METHODS - In 1220 patients with stable coronary artery disease, we assessed the FFR in all stenoses that were visible on angiography. Patients who had at least one stenosis with an FFR of 0.80 or less were randomly assigned to undergo FFR-guided PCI plus medical therapy or to receive medical therapy alone. Patients in whom all stenoses had an FFR of more than 0.80 received medical therapy alone and were included in a registry. The primary end point was a composite of death from any cause, nonfatal myocardial infarction, or urgent revascularization within 2 years.

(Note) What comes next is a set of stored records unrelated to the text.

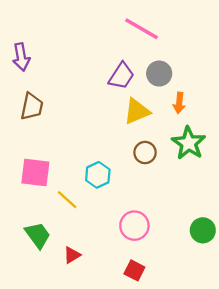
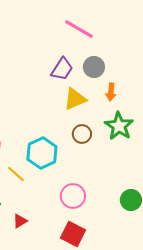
cyan hexagon: (98, 175) -> (42, 153), size x1.4
red square: (134, 270) -> (73, 234), size x1.4

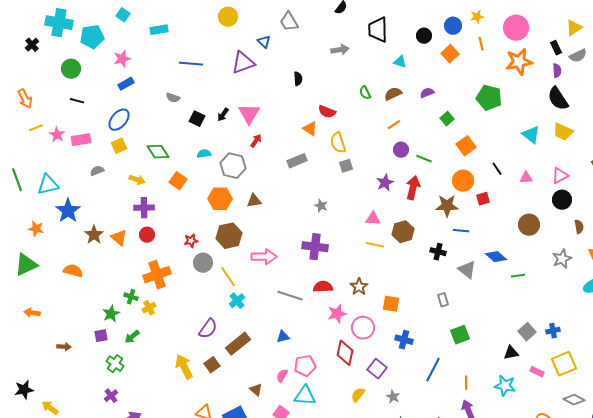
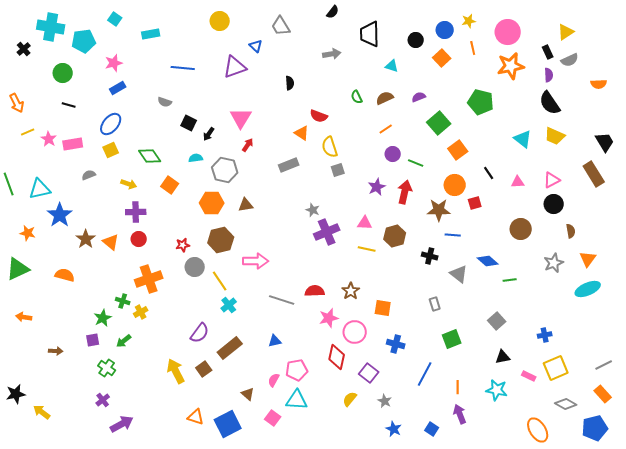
black arrow: (223, 115) -> (209, 134), moved
green square: (447, 119) -> (439, 123), size x1.6
purple cross: (315, 247) -> (327, 232), moved, turned -30
gray square: (527, 332) -> (497, 321), moved

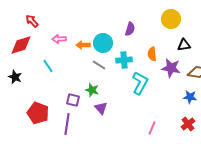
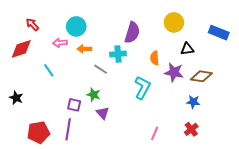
purple semicircle: (130, 29) -> (132, 33), size x1.5
cyan circle: (103, 43) -> (76, 26), moved
cyan cross: (124, 60) -> (118, 54), moved
black star: (15, 77) -> (16, 98), moved
red pentagon: (38, 113) -> (39, 132), moved, turned -30

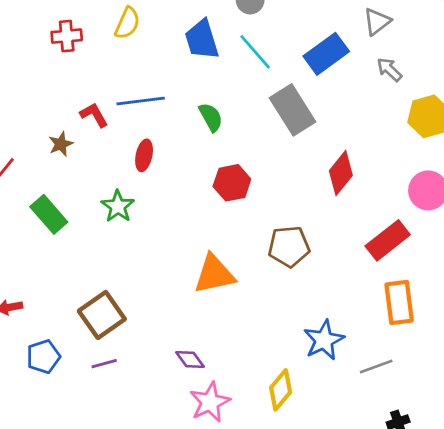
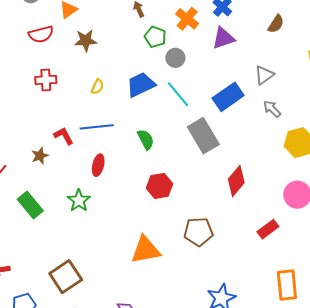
yellow semicircle: (127, 23) -> (97, 87), moved, size x0.7
blue trapezoid: (202, 40) -> (141, 85), turned 80
red rectangle: (388, 240) -> (268, 229), size x0.7
orange rectangle: (399, 302) -> (287, 285), moved

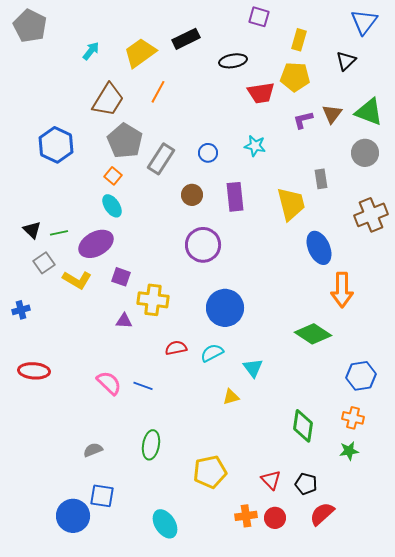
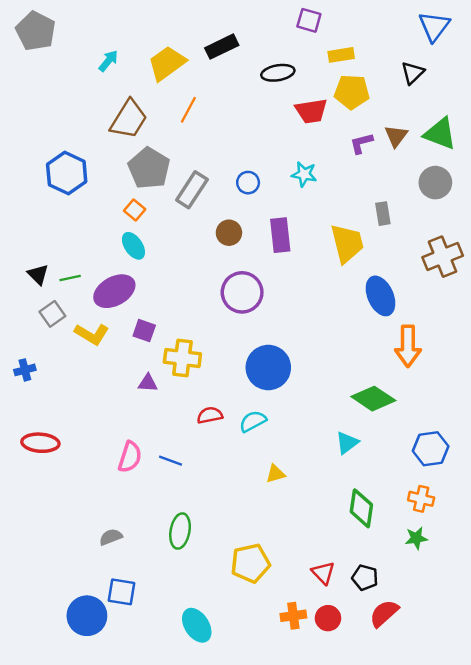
yellow rectangle: (299, 40) -> (341, 55), moved, turned 65
cyan triangle: (253, 368) -> (347, 443), moved, turned 30
pink semicircle: (109, 383) -> (130, 457), turned 64

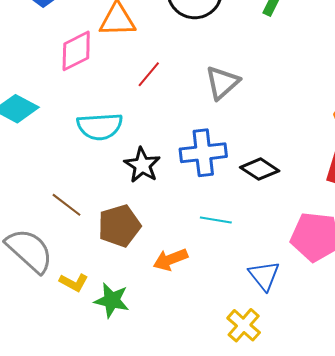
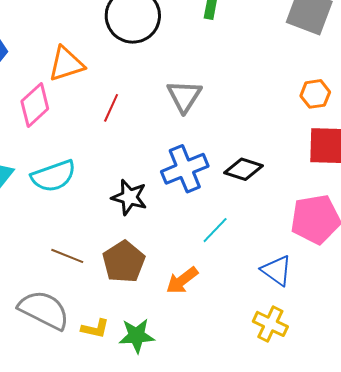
cyan semicircle: (100, 126) -> (53, 176), moved
cyan line: (216, 220) -> (215, 230), turned -40

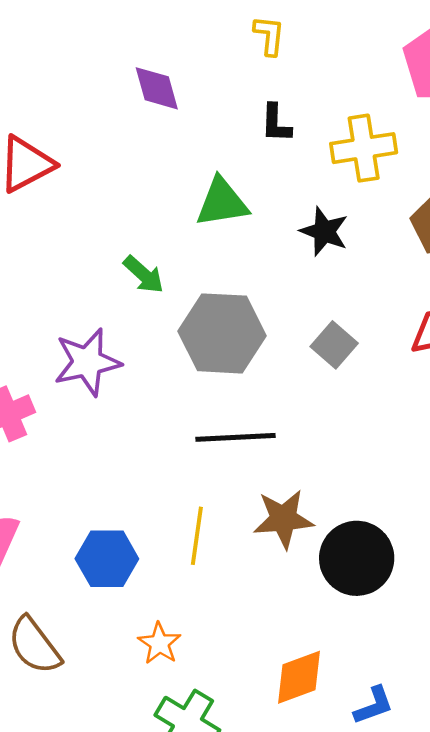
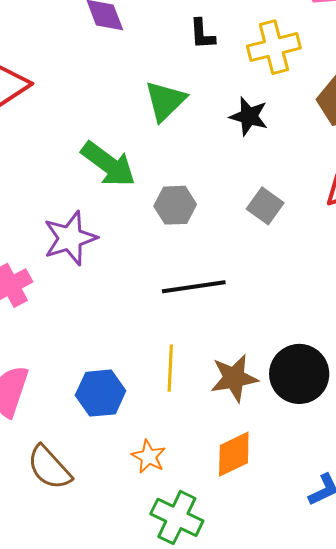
green triangle: (222, 202) -> (165, 101), turned -30
green arrow: (144, 275) -> (108, 164), size x1.6
gray hexagon: (222, 333) -> (175, 205), size x0.6
brown star: (283, 519) -> (234, 378), moved
orange diamond: (299, 677) -> (234, 454), moved

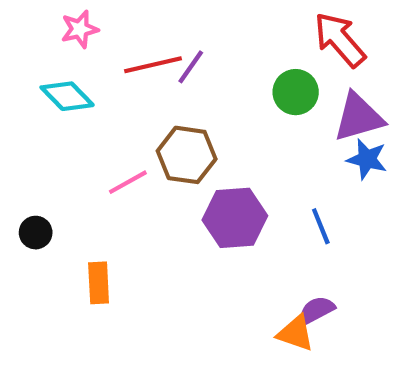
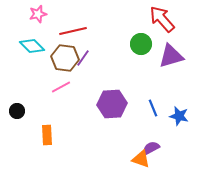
purple line: (191, 67) -> (83, 58), moved
brown hexagon: (187, 155) -> (65, 58), moved
blue star: (367, 159) -> (179, 116), moved

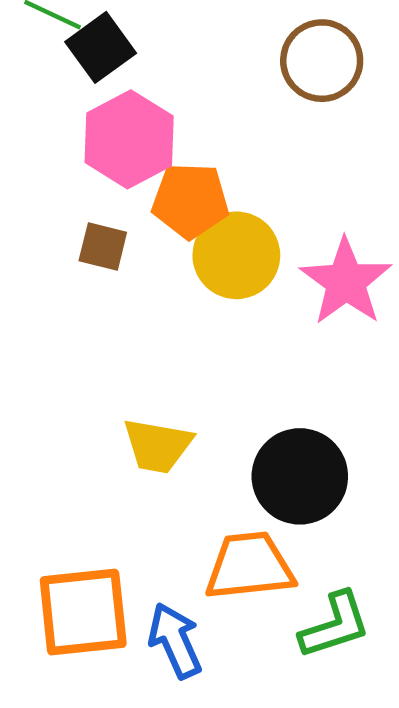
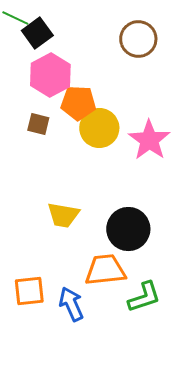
orange square: (83, 612) -> (29, 291), size x0.7

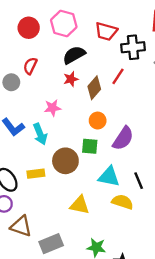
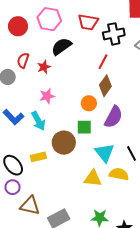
red star: (71, 79) -> (44, 67), moved
brown diamond: (94, 88) -> (105, 86), moved
cyan triangle: (109, 177) -> (105, 153), turned 45
yellow triangle: (80, 205) -> (93, 178), moved

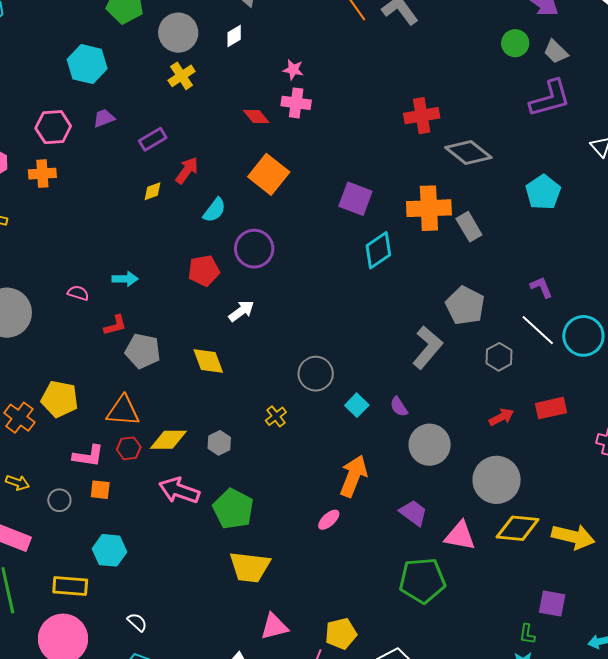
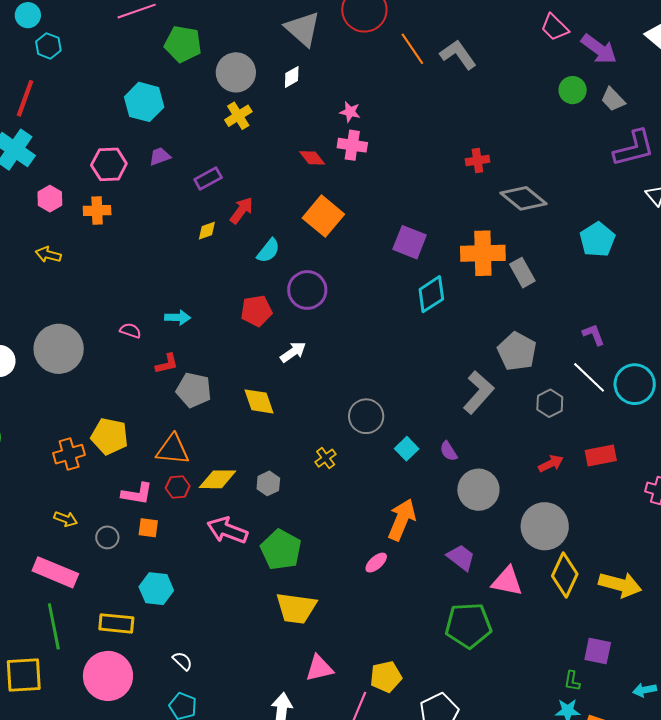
purple L-shape: (550, 98) -> (634, 148), moved
red cross: (422, 116) -> (477, 161), size x0.7
orange cross: (19, 418) -> (69, 454), turned 36
yellow diamond: (518, 528) -> (565, 575), turned -72

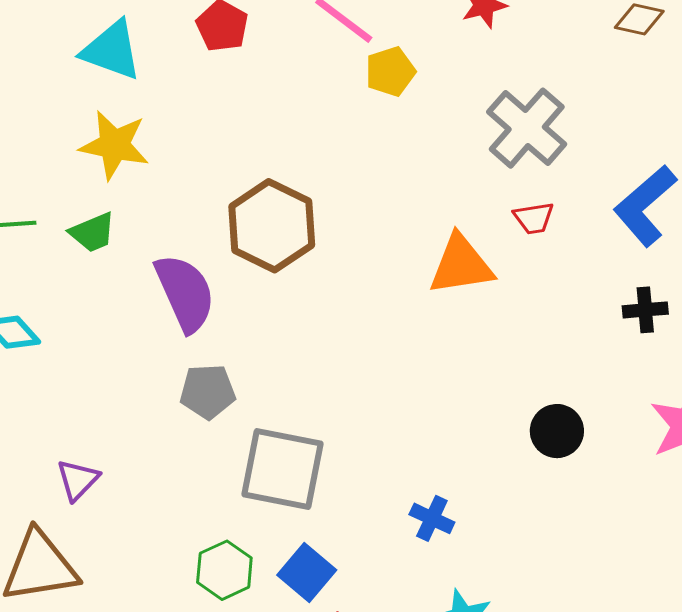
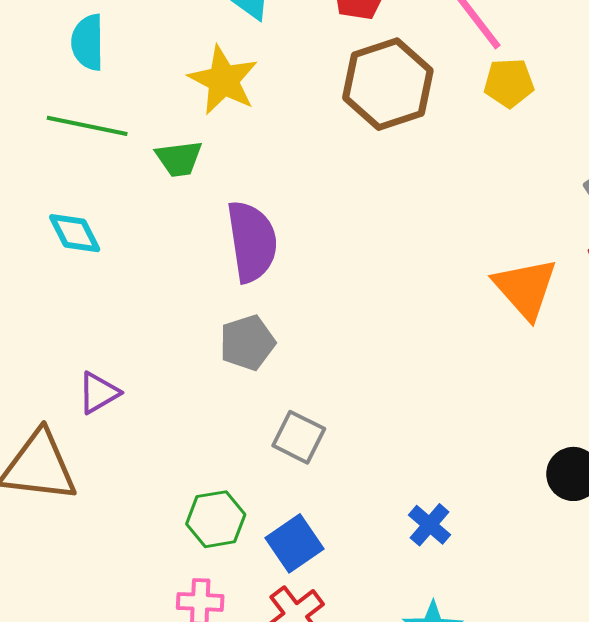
brown hexagon: (272, 226) -> (388, 84), moved
orange triangle: (461, 265) -> (525, 288), turned 42
gray pentagon: (208, 392) -> (247, 343), turned -30
gray square: (282, 469) -> (299, 437), size x0.6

RESULTS - The rate of the primary end point was significantly lower in the PCI group than in the medical-therapy group (8.1% vs. 19.5%; hazard ratio, 0.39; 95% confidence interval [CI], 0.26 to 0.57; P<0.001). This reduction was driven by a lower rate of urgent revascularization in the PCI group (4.0% vs. 16.3%; hazard ratio, 0.23; 95% CI, 0.14 to 0.38; P<0.001), with no significant between-group differences in the rates of death and myocardial infarction. Urgent revascularizations that were triggered by myocardial infarction or ischemic changes on electrocardiography were less frequent in the PCI group (3.4% vs. 7.0%, P=0.01). In a landmark analysis, the rate of death or myocardial infarction from 8 days to 2 years was lower in the PCI group than in the medical-therapy group (4.6% vs. 8.0%, P=0.04). Among registry patients, the rate of the primary end point was 9.0% at 2 years.

CONCLUSIONS - In patients with stable coronary artery disease, FFR-guided PCI, as compared with medical therapy alone, improved the outcome. Patients without ischemia had a favorable outcome with medical therapy alone. (Funded by St. Jude Medical; FAME 2 ClinicalTrials.gov number, NCT01132495.)